Wer braucht schon einen sechsten Gang?

Gestern Früh holte ich für uns am Stand der netten Bäckersfrau direkt am Stellplatz frische Brötchen und wunderte mich, dass sich gar keine lange Warteschlange bildete. Es nutzten scheinbar nur wenige Wohnmobilbesitzer diesen Service oder sie waren keine Frühaufsteher und kamen in letzter Minute. Ich habe es nicht beobachtet und freute mich einfach über frisches Gebäck. Danach haben wir aufgeräumt und uns reisefertig gemacht und Andreas war erstaunt, dass wir schon um 9:30 wieder unterwegs waren. Ich nicht, da ich diese Zeit angepeilt hatte.

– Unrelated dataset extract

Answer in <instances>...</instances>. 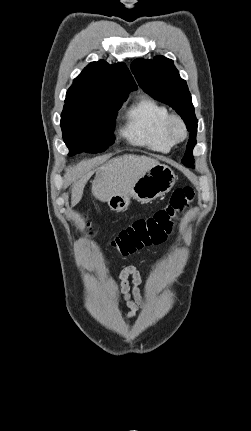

Wir fuhren Richtung Rügenbrücke und schon bald über das Haus, von dem ich gestern berichtet hatte. Der Weg auf die Insel ist ein kurzer und sie ist erstaunlich flach und ich habe den Eindruck, sie besteht hauptsächlich aus landwirtschaftlicher Nutzfläche. Bis jetzt habe ich den Eindruck gewonnen, dass die ehemalige DDR nicht umsonst den Beinamen Arbeiter- und Bauernstaat getragen hat. Felder soweit man sieht und ganz Parks mit Windkraftanlagen….

Als Andreas wieder einmal schaltete, gab es äußerst unangenehmes Geräusch und der vierte Gang hüpfte wieder heraus, dasselbe passierte beim sechsten Gang und beides wiederholte sich. Der vierte Gang ließ sich beim dritten oder vierten Versuch wieder einlegen, der sechste nicht. Es war ein sehr unangenehmes Gefühl mehr als tausend Kilometer von der Heimat entfernt plötzlich dieses Problem zu haben und dann noch mitten auf einer Insel.

Andreas beschloss die Inselrunde fertig zu fahren und dann auf schnellsten Weg nach Hause. Er hatte Vertrauen in unseren Karl und man schafft es auch mit fünf Gängen nach Mödling, wenn man nicht zu schnell fährt und Karl eine Chance lässt. In mir blieb ein mulmiges Gefühl, dass sich erst Stunden später auf der Autobahn legte. Eine nette Ablenkung auf Rügen war die Überfahrt mit der Wittower Fähre. Das Ticket kostet für Auto und Lenker 5,80 und dann die Extragebühr von 1,20 für mich als Beifahrerin. Das hat uns der nette Mann an der Fähre klar gemacht. „Sie haben jetzt 5 Euro 80 für sich und das Auto bezahlt und jetzt bekomme ich noch 1 Euro 20 für Ihre Frau…“

Wir haben uns auf Rügen keine Städte oder Sehenswürdigkeiten angesehen, sondern einfach die Landschaft auf uns wirken lassen. An einem Parkplatz entdecken wir einen Stand, der Obst und vielerlei Sanddornprodukte anbot. Mit einer ganzen Schachtel voll mit frischem Obst, Sanddornmuttersaft und noch ein paar anderen Kleinigkeiten fuhren wir weiter. Die Kirschen aßen wir gleich und spuckten die Kerne in die Landschaft. Vielleicht gibt das ja ein paar neue Bäume.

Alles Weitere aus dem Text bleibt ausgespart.